- What you will do
Print every record below exactly, minus the pictures.

---- Provided records

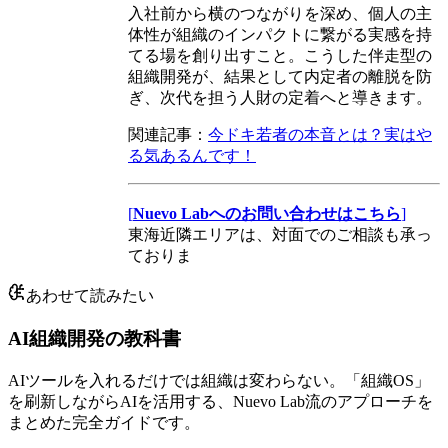
入社前から横のつながりを深め、個人の主
体性が組織のインパクトに繋がる実感を持
てる場を創り出すこと。こうした伴走型の
組織開発が、結果として内定者の離脱を防
ぎ、次代を担う人財の定着へと導きます。
関連記事：
今ドキ若者の本音とは？実はや
る気あるんです！
[
Nuevo Labへのお問い合わせはこちら
]
東海近隣エリアは、対面でのご相談も承っ
ておりま
あわせて読みたい
AI組織開発の教科書
AIツールを入れるだけでは組織は変わらない。「組織OS」
を刷新しながらAIを活用する、Nuevo Lab流のアプローチを
まとめた完全ガイドです。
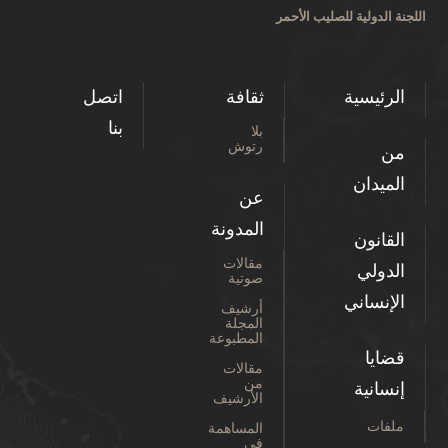
اللجنة الدولية للصليب الأحمر
الرئيسية
ثقافة
اتصل
بنا
بلا
رتوش
من
الميدان
عن
المدونة
القانون
مقالات
الدولي
صوتية
الإنساني
أرشيف
المجلة
المطبوعة
قضايا
مقالات
من
إنسانية
الأرشيف
ملفات
المساهمة
في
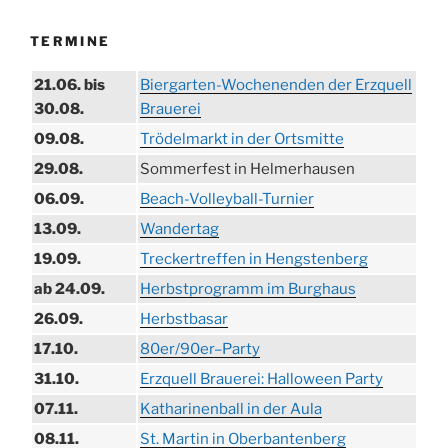
TERMINE
21.06. bis
Biergarten-Wochenenden der Erzquell
30.08.
Brauerei
09.08.
Trödelmarkt in der Ortsmitte
29.08.
Sommerfest in Helmerhausen
06.09.
Beach-Volleyball-Turnier
13.09.
Wandertag
19.09.
Treckertreffen in Hengstenberg
ab 24.09.
Herbstprogramm im Burghaus
26.09.
Herbstbasar
17.10.
80er/90er–Party
31.10.
Erzquell Brauerei: Halloween Party
07.11.
Katharinenball in der Aula
08.11.
St. Martin in Oberbantenberg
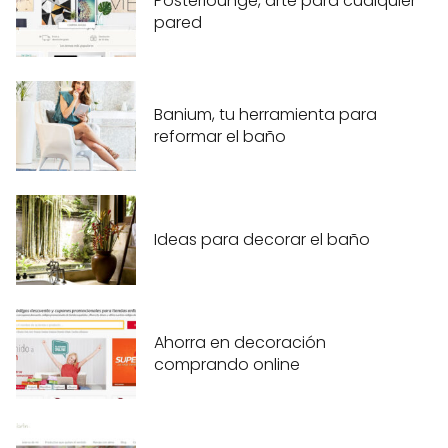
Posterlounge, arte para cualquier
pared
Banium, tu herramienta para
reformar el baño
Ideas para decorar el baño
Ahorra en decoración
comprando online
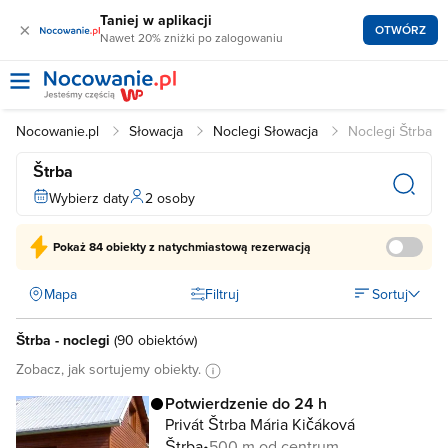
Taniej w aplikacji
×
OTWÓRZ
Nawet 20% zniżki po zalogowaniu
Nocowanie.pl
Słowacja
Noclegi Słowacja
Noclegi Štrba
Štrba
Wybierz daty
2 osoby
Pokaż
84 obiekty
z natychmiastową rezerwacją
Mapa
Filtruj
Sortuj
Štrba - noclegi
(
90 obiektów
)
Zobacz, jak sortujemy obiekty.
Potwierdzenie do 24 h
Privát Štrba Mária Kičáková
Štrba
500 m od centrum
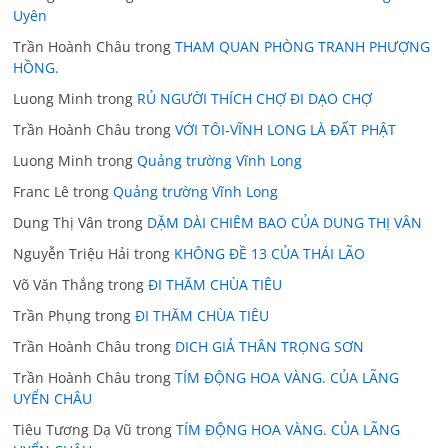
Uyên
Trần Hoành Châu
trong
THAM QUAN PHÒNG TRANH PHƯỢNG
HỒNG.
Luong Minh
trong
RỦ NGƯỜI THÍCH CHỢ ĐI DẠO CHỢ
Trần Hoành Châu
trong
VỚI TÔI-VĨNH LONG LÀ ĐẤT PHẬT
Luong Minh
trong
Quảng trường Vĩnh Long
Franc Lê
trong
Quảng trường Vĩnh Long
Dung Thị Vân
trong
DẶM DÀI CHIÊM BAO CỦA DUNG THỊ VÂN
Nguyễn Triệu Hải
trong
KHÔNG ĐỀ 13 CỦA THÁI LÃO
Võ Văn Thắng
trong
ĐI THĂM CHÙA TIÊU
Trần Phụng
trong
ĐI THĂM CHÙA TIÊU
Trần Hoành Châu
trong
DICH GIẢ THÂN TRỌNG SƠN
Trần Hoành Châu
trong
TÍM ĐỘNG HOA VÀNG. CỦA LÃNG
UYỂN CHÂU
Tiêu Tương Dạ Vũ
trong
TÍM ĐỘNG HOA VÀNG. CỦA LÃNG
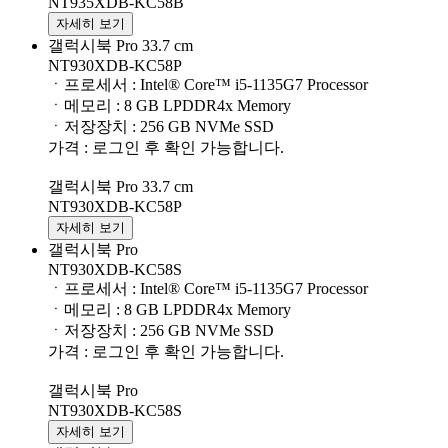
NT935XDB-KC58B
자세히 보기
갤럭시북 Pro 33.7 cm
NT930XDB-KC58P
ㆍ프로세서 : Intel® Core™ i5-1135G7 Processor
ㆍ메모리 : 8 GB LPDDR4x Memory
ㆍ저장장치 : 256 GB NVMe SSD
가격 : 로그인 후 확인 가능합니다.
갤럭시북 Pro 33.7 cm
NT930XDB-KC58P
자세히 보기
갤럭시북 Pro
NT930XDB-KC58S
ㆍ프로세서 : Intel® Core™ i5-1135G7 Processor
ㆍ메모리 : 8 GB LPDDR4x Memory
ㆍ저장장치 : 256 GB NVMe SSD
가격 : 로그인 후 확인 가능합니다.
갤럭시북 Pro
NT930XDB-KC58S
자세히 보기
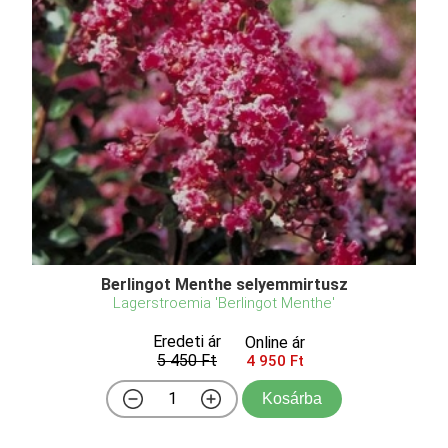
Berlingot Menthe selyemmirtusz
Lagerstroemia 'Berlingot Menthe'
Eredeti ár
Online ár
5 450 Ft
4 950 Ft
Kosárba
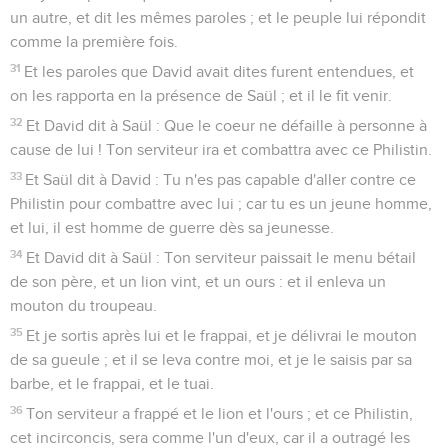
un autre, et dit les mêmes paroles ; et le peuple lui répondit
comme la première fois.
31
Et les paroles que David avait dites furent entendues, et
on les rapporta en la présence de Saül ; et il le fit venir.
32
Et David dit à Saül : Que le coeur ne défaille à personne à
cause de lui ! Ton serviteur ira et combattra avec ce Philistin.
33
Et Saül dit à David : Tu n'es pas capable d'aller contre ce
Philistin pour combattre avec lui ; car tu es un jeune homme,
et lui, il est homme de guerre dès sa jeunesse.
34
Et David dit à Saül : Ton serviteur paissait le menu bétail
de son père, et un lion vint, et un ours : et il enleva un
mouton du troupeau.
35
Et je sortis après lui et le frappai, et je délivrai le mouton
de sa gueule ; et il se leva contre moi, et je le saisis par sa
barbe, et le frappai, et le tuai.
36
Ton serviteur a frappé et le lion et l'ours ; et ce Philistin,
cet incirconcis, sera comme l'un d'eux, car il a outragé les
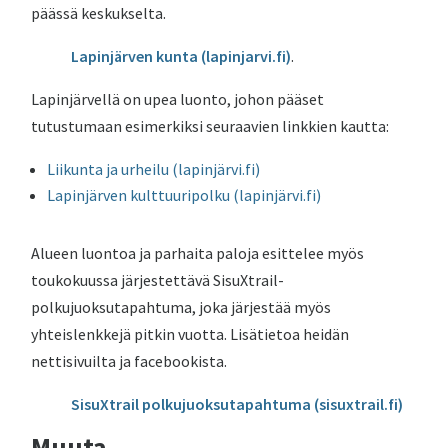
päässä keskukselta.
Lapinjärven kunta (lapinjarvi.fi)
.
Lapinjärvellä on upea luonto, johon pääset
tutustumaan esimerkiksi seuraavien linkkien kautta:
Liikunta ja urheilu (lapinjärvi.fi)
Lapinjärven kulttuuripolku (lapinjärvi.fi)
Alueen luontoa ja parhaita paloja esittelee myös
toukokuussa järjestettävä SisuXtrail-
polkujuoksutapahtuma, joka järjestää myös
yhteislenkkejä pitkin vuotta. Lisätietoa heidän
nettisivuilta ja facebookista.
SisuXtrail polkujuoksutapahtuma (sisuxtrail.fi)
Muuta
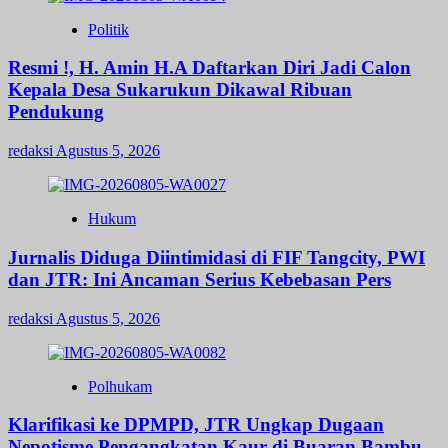
Politik
Resmi !, H. Amin H.A Daftarkan Diri Jadi Calon
Kepala Desa Sukarukun Dikawal Ribuan
Pendukung
redaksi
Agustus 5, 2026
Hukum
Jurnalis Diduga Diintimidasi di FIF Tangcity, PWI
dan JTR: Ini Ancaman Serius Kebebasan Pers
redaksi
Agustus 5, 2026
Polhukam
Klarifikasi ke DPMPD, JTR Ungkap Dugaan
Nepotisme Pengangkatan Kaur di Buaran Bambu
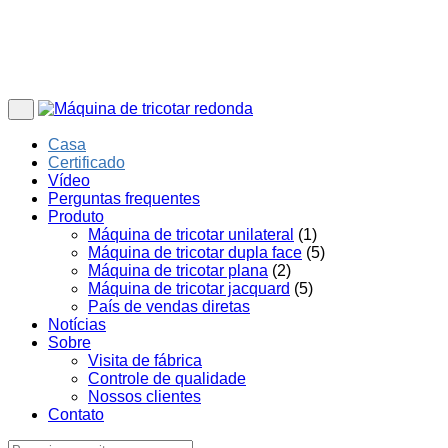
Casa
Certificado
Vídeo
Perguntas frequentes
Produto
Máquina de tricotar unilateral
(1)
Máquina de tricotar dupla face
(5)
Máquina de tricotar plana
(2)
Máquina de tricotar jacquard
(5)
País de vendas diretas
Notícias
Sobre
Visita de fábrica
Controle de qualidade
Nossos clientes
Contato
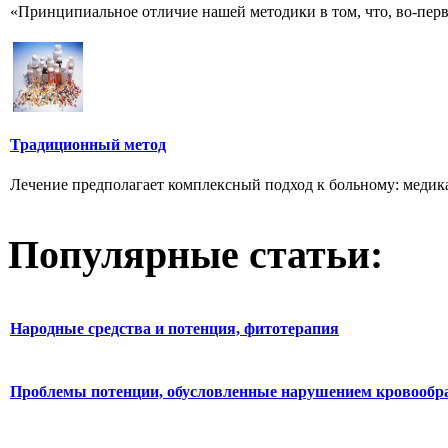
«Принципиальное отличие нашей методики в том, что, во-первы
Традиционный метод
Лечение предполагает комплексный подход к больному: медик
Популярные статьи:
Народные средства и потенция, фитотерапия
Проблемы потенции, обусловленные нарушением кровообр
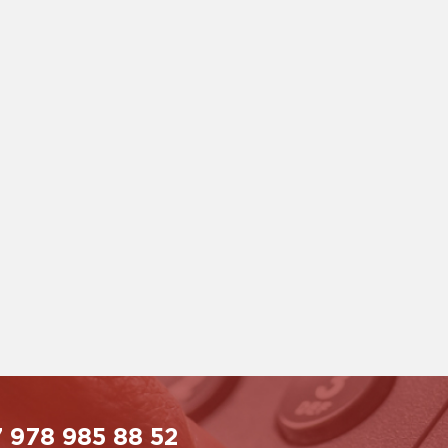
 978 985 88 52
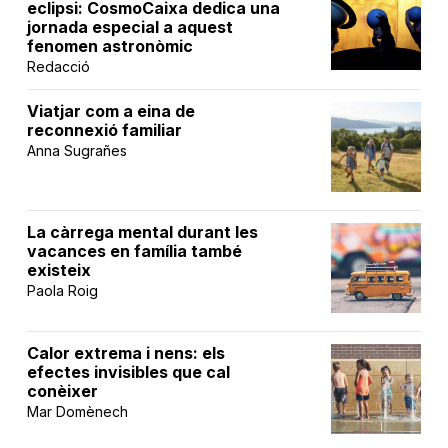
eclipsi: CosmoCaixa dedica una
jornada especial a aquest
fenomen astronòmic
Redacció
Viatjar com a eina de
reconnexió familiar
Anna Sugrañes
La càrrega mental durant les
vacances en família també
existeix
Paola Roig
Calor extrema i nens: els
efectes invisibles que cal
conèixer
Mar Domènech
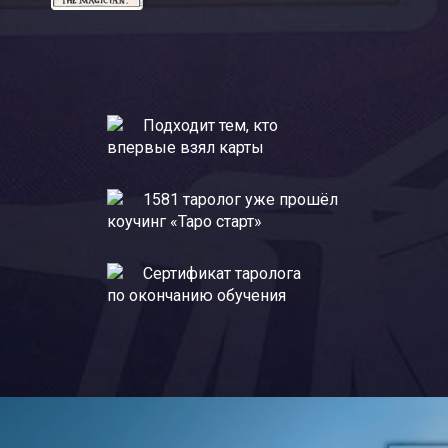
Подходит тем, кто
впервые взял карты
1581 таролог уже прошёл
коучинг «Таро старт»
Сертификат таролога
по окончанию обучения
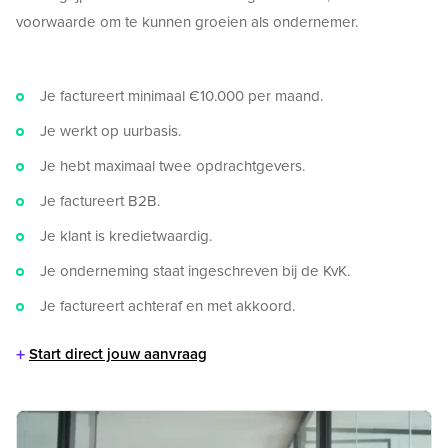
voorwaarde om te kunnen groeien als ondernemer.
Je factureert minimaal €10.000 per maand.
Je werkt op uurbasis.
Je hebt maximaal twee opdrachtgevers.
Je factureert B2B.
Je klant is kredietwaardig.
Je onderneming staat ingeschreven bij de KvK.
Je factureert achteraf en met akkoord.
+
Start direct jouw aanvraag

--------

- Answer to this task
入社前から横のつながりを深め、個人の主
体性が組織のインパクトに繋がる実感を持
てる場を創り出すこと。こうした伴走型の
組織開発が、結果として内定者の離脱を防
ぎ、次代を担う人財の定着へと導きます。
関連記事：
今ドキ若者の本音とは？実はや
る気あるんです！
[
Nuevo Labへのお問い合わせはこちら
]
東海近隣エリアは、対面でのご相談も承っ
ておりま
あわせて読みたい
AI組織開発の教科書
AIツールを入れるだけでは組織は変わらない。「組織OS」
を刷新しながらAIを活用する、Nuevo Lab流のアプローチを
まとめた完全ガイドです。
اللجنة الدولية للصليب الأحمر
الرئيسية
ثقافة
اتصل
بنا
بلا
رتوش
من
الميدان
عن
المدونة
القانون
مقالات
الدولي
صوتية
الإنساني
أرشيف
المجلة
المطبوعة
قضايا
مقالات
من
إنسانية
الأرشيف
ملفات
المساهمة
في
TERMINE
21.06. bis
Biergarten-Wochenenden der Erzquell
30.08.
Brauerei
09.08.
Trödelmarkt in der Ortsmitte
29.08.
Sommerfest in Helmerhausen
06.09.
Beach-Volleyball-Turnier
13.09.
Wandertag
19.09.
Treckertreffen in Hengstenberg
ab 24.09.
Herbstprogramm im Burghaus
26.09.
Herbstbasar
17.10.
80er/90er–Party
31.10.
Erzquell Brauerei: Halloween Party
07.11.
Katharinenball in der Aula
08.11.
St. Martin in Oberbantenberg
Posterlounge, arte para cualquier
pared
Banium, tu herramienta para
reformar el baño
Ideas para decorar el baño
Ahorra en decoración
comprando online
Taniej w aplikacji
×
OTWÓRZ
Nawet 20% zniżki po zalogowaniu
Nocowanie.pl
Słowacja
Noclegi Słowacja
Noclegi Štrba
Štrba
Wybierz daty
2 osoby
Pokaż
84 obiekty
z natychmiastową rezerwacją
Mapa
Filtruj
Sortuj
Štrba - noclegi
(
90 obiektów
)
Zobacz, jak sortujemy obiekty.
Potwierdzenie do 24 h
Privát Štrba Mária Kičáková
Štrba
500 m od centrum
Uyên
Trần Hoành Châu
trong
THAM QUAN PHÒNG TRANH PHƯỢNG
HỒNG.
Luong Minh
trong
RỦ NGƯỜI THÍCH CHỢ ĐI DẠO CHỢ
Trần Hoành Châu
trong
VỚI TÔI-VĨNH LONG LÀ ĐẤT PHẬT
Luong Minh
trong
Quảng trường Vĩnh Long
Franc Lê
trong
Quảng trường Vĩnh Long
Dung Thị Vân
trong
DẶM DÀI CHIÊM BAO CỦA DUNG THỊ VÂN
Nguyễn Triệu Hải
trong
KHÔNG ĐỀ 13 CỦA THÁI LÃO
Võ Văn Thắng
trong
ĐI THĂM CHÙA TIÊU
Trần Phụng
trong
ĐI THĂM CHÙA TIÊU
Trần Hoành Châu
trong
DICH GIẢ THÂN TRỌNG SƠN
Trần Hoành Châu
trong
TÍM ĐỘNG HOA VÀNG. CỦA LÃNG
UYỂN CHÂU
Tiêu Tương Dạ Vũ
trong
TÍM ĐỘNG HOA VÀNG. CỦA LÃNG
NT935XDB-KC58B
자세히 보기
갤럭시북 Pro 33.7 cm
NT930XDB-KC58P
ㆍ프로세서 : Intel® Core™ i5-1135G7 Processor
ㆍ메모리 : 8 GB LPDDR4x Memory
ㆍ저장장치 : 256 GB NVMe SSD
가격 : 로그인 후 확인 가능합니다.
갤럭시북 Pro 33.7 cm
NT930XDB-KC58P
자세히 보기
갤럭시북 Pro
NT930XDB-KC58S
ㆍ프로세서 : Intel® Core™ i5-1135G7 Processor
ㆍ메모리 : 8 GB LPDDR4x Memory
ㆍ저장장치 : 256 GB NVMe SSD
가격 : 로그인 후 확인 가능합니다.
갤럭시북 Pro
NT930XDB-KC58S
자세히 보기
Berlingot Menthe selyemmirtusz
Lagerstroemia 'Berlingot Menthe'
Eredeti ár
Online ár
5 450 Ft
4 950 Ft
Kosárba
un autre, et dit les mêmes paroles ; et le peuple lui répondit
comme la première fois.
31
Et les paroles que David avait dites furent entendues, et
on les rapporta en la présence de Saül ; et il le fit venir.
32
Et David dit à Saül : Que le coeur ne défaille à personne à
cause de lui ! Ton serviteur ira et combattra avec ce Philistin.
33
Et Saül dit à David : Tu n'es pas capable d'aller contre ce
Philistin pour combattre avec lui ; car tu es un jeune homme,
et lui, il est homme de guerre dès sa jeunesse.
34
Et David dit à Saül : Ton serviteur paissait le menu bétail
de son père, et un lion vint, et un ours : et il enleva un
mouton du troupeau.
35
Et je sortis après lui et le frappai, et je délivrai le mouton
de sa gueule ; et il se leva contre moi, et je le saisis par sa
barbe, et le frappai, et le tuai.
36
Ton serviteur a frappé et le lion et l'ours ; et ce Philistin,
cet incirconcis, sera comme l'un d'eux, car il a outragé les
päässä keskukselta.
Lapinjärven kunta (lapinjarvi.fi)
.
Lapinjärvellä on upea luonto, johon pääset
tutustumaan esimerkiksi seuraavien linkkien kautta:
Liikunta ja urheilu (lapinjärvi.fi)
Lapinjärven kulttuuripolku (lapinjärvi.fi)
Alueen luontoa ja parhaita paloja esittelee myös
toukokuussa järjestettävä SisuXtrail-
polkujuoksutapahtuma, joka järjestää myös
yhteislenkkejä pitkin vuotta. Lisätietoa heidän
nettisivuilta ja facebookista.
SisuXtrail polkujuoksutapahtuma (sisuxtrail.fi)
Muuta
Politik
Resmi !, H. Amin H.A Daftarkan Diri Jadi Calon
Kepala Desa Sukarukun Dikawal Ribuan
Pendukung
redaksi
Agustus 5, 2026
Hukum
Jurnalis Diduga Diintimidasi di FIF Tangcity, PWI
dan JTR: Ini Ancaman Serius Kebebasan Pers
redaksi
Agustus 5, 2026
Polhukam
Klarifikasi ke DPMPD, JTR Ungkap Dugaan
Nepotisme Pengangkatan Kaur di Buaran Bambu
Casa
Certificado
Vídeo
Perguntas frequentes
Produto
Máquina de tricotar unilateral
(1)
Máquina de tricotar dupla face
(5)
Máquina de tricotar plana
(2)
Máquina de tricotar jacquard
(5)
País de vendas diretas
Notícias
Sobre
Visita de fábrica
Controle de qualidade
Nossos clientes
Contato
«Принципиальное отличие нашей методики в том, что, во-первы
Традиционный метод
Лечение предполагает комплексный подход к больному: медик
Популярные статьи:
Народные средства и потенция, фитотерапия
Проблемы потенции, обусловленные нарушением кровообр
 978 985 88 52
eclipsi: CosmoCaixa dedica una
jornada especial a aquest
fenomen astronòmic
Redacció
Viatjar com a eina de
reconnexió familiar
Anna Sugrañes
La càrrega mental durant les
vacances en família també
existeix
Paola Roig
Calor extrema i nens: els
efectes invisibles que cal
conèixer
Mar Domènech
Подходит тем, кто
впервые взял карты
1581 таролог уже прошёл
коучинг «Таро старт»
Сертификат таролога
по окончанию обучения
voorwaarde om te kunnen groeien als ondernemer.
Je factureert minimaal €10.000 per maand.
Je werkt op uurbasis.
Je hebt maximaal twee opdrachtgevers.
Je factureert B2B.
Je klant is kredietwaardig.
Je onderneming staat ingeschreven bij de KvK.
Je factureert achteraf en met akkoord.
+
Start direct jouw aanvraag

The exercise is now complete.